▶ _EXERCISE DIRECTIONS_:
Below are the records; retype them exactly and omit each picture.

▶ _MATERIALS PROVIDED_:
★ ★ ★ ★ ★

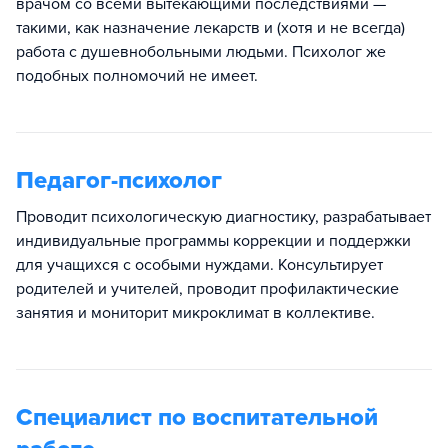
врачом со всеми вытекающими последствиями —
такими, как назначение лекарств и (хотя и не всегда)
работа с душевнобольными людьми. Психолог же
подобных полномочий не имеет.
Педагог-психолог
Проводит психологическую диагностику, разрабатывает
индивидуальные программы коррекции и поддержки
для учащихся с особыми нуждами. Консультирует
родителей и учителей, проводит профилактические
занятия и мониторит микроклимат в коллективе.​
Специалист по воспитательной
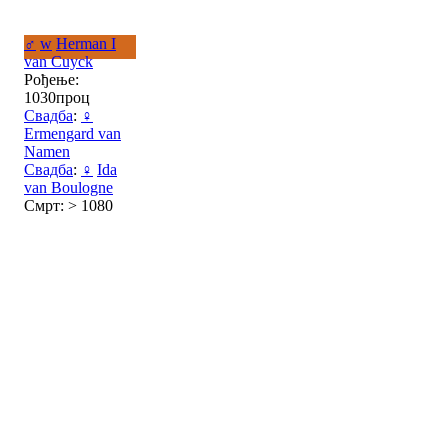
♂
w
Herman I
van Cuyck
Рођење:
1030проц
Свадба
:
♀
Ermengard van
Namen
Свадба
:
♀
Ida
van Boulogne
Смрт: > 1080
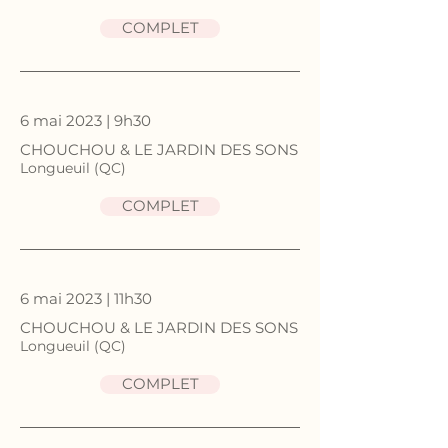
COMPLET
6 mai 2023 | 9h30
CHOUCHOU & LE JARDIN DES SONS
Longueuil (QC)
COMPLET
6 mai 2023 | 11h30
CHOUCHOU & LE JARDIN DES SONS
Longueuil (QC)
COMPLET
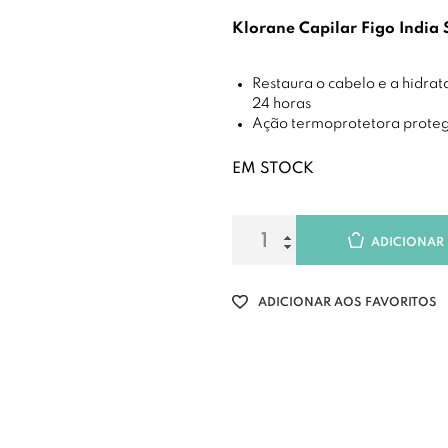
Klorane Capilar Figo India
Restaura o cabelo e a hidra
24 horas
Ação termoprotetora proteg
EM STOCK
ADICIONAR
ADICIONAR AOS FAVORITOS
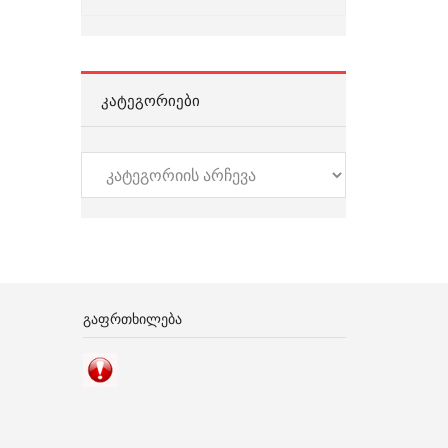
ᲙᲐᲢᲔᲒᲝᲠᲘᲔᲑᲘ
კატეგორიები
ᲒᲐᲤᲠᲗᲮᲘᲚᲔᲑᲐ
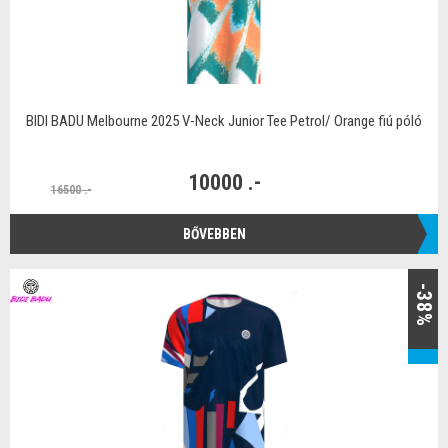
BIDI BADU Melbourne 2025 V-Neck Junior Tee Petrol/ Orange fiú póló
10000 .-
16500 .-
BŐVEBBEN
-38%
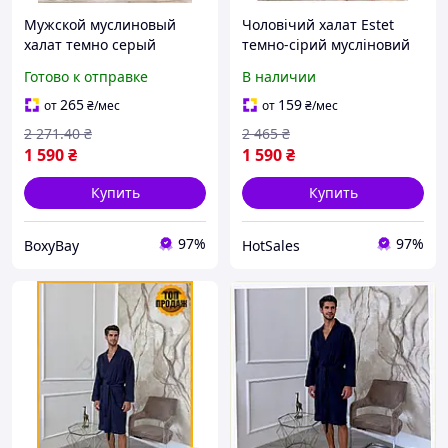
Мужской муслиновый
Чоловічий халат Estet
халат темно серый
темно-сірий мусліновий
размер XL домашний
для дому з кишенями
Готово к отправке
В наличии
халат для мужчин легкий
комфортний одяг для
халат из хлопка халат
чоловіків S
265
159
от
₴
/мес
от
₴
/мес
2 271
.40
₴
2 465
₴
1 590
₴
1 590
₴
Купить
Купить
97%
97%
BoxyBay
HotSales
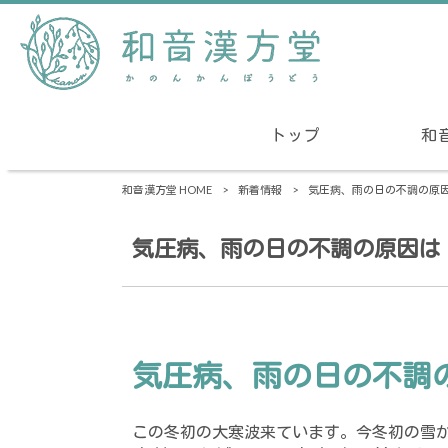
トップ
和
和音漢方堂 HOME
>
新着情報
>
気圧病、雨の日の不調の原
気圧病、雨の日の不調の原因は
気圧病、雨の日の不調
この冬初の大寒波来ています。
今冬初の雪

★ ★ ★ ★ ★

▶ _SOLUTION BELOW_:
врачом со всеми вытекающими последствиями —
такими, как назначение лекарств и (хотя и не всегда)
работа с душевнобольными людьми. Психолог же
подобных полномочий не имеет.
Педагог-психолог
Проводит психологическую диагностику, разрабатывает
индивидуальные программы коррекции и поддержки
для учащихся с особыми нуждами. Консультирует
родителей и учителей, проводит профилактические
занятия и мониторит микроклимат в коллективе.​
Специалист по воспитательной
♂
w
Herman I
van Cuyck
Рођење:
1030проц
Свадба
:
♀
Ermengard van
Namen
Свадба
:
♀
Ida
van Boulogne
Смрт: > 1080
COMPLET
6 mai 2023 | 9h30
CHOUCHOU & LE JARDIN DES SONS
Longueuil (QC)
COMPLET
6 mai 2023 | 11h30
CHOUCHOU & LE JARDIN DES SONS
Longueuil (QC)
COMPLET
Klorane Capilar Figo India
Restaura o cabelo e a hidra
24 horas
Ação termoprotetora proteg
EM STOCK
ADICIONAR
ADICIONAR AOS FAVORITOS
ᲙᲐᲢᲔᲒᲝᲠᲘᲔᲑᲘ
კატეგორიები
ᲒᲐᲤᲠᲗᲮᲘᲚᲔᲑᲐ
BIDI BADU Melbourne 2025 V-Neck Junior Tee Petrol/ Orange fiú póló
10000 .-
16500 .-
BŐVEBBEN
-38%
Мужской муслиновый
Чоловічий халат Estet
халат темно серый
темно-сірий мусліновий
размер XL домашний
для дому з кишенями
Готово к отправке
В наличии
халат для мужчин легкий
комфортний одяг для
халат из хлопка халат
чоловіків S
265
159
от
₴
/мес
от
₴
/мес
2 271
.40
₴
2 465
₴
1 590
₴
1 590
₴
Купить
Купить
97%
97%
BoxyBay
HotSales
トップ
和
和音漢方堂 HOME
>
新着情報
>
気圧病、雨の日の不調の原
気圧病、雨の日の不調の原因は
気圧病、雨の日の不調
この冬初の大寒波来ています。
今冬初の雪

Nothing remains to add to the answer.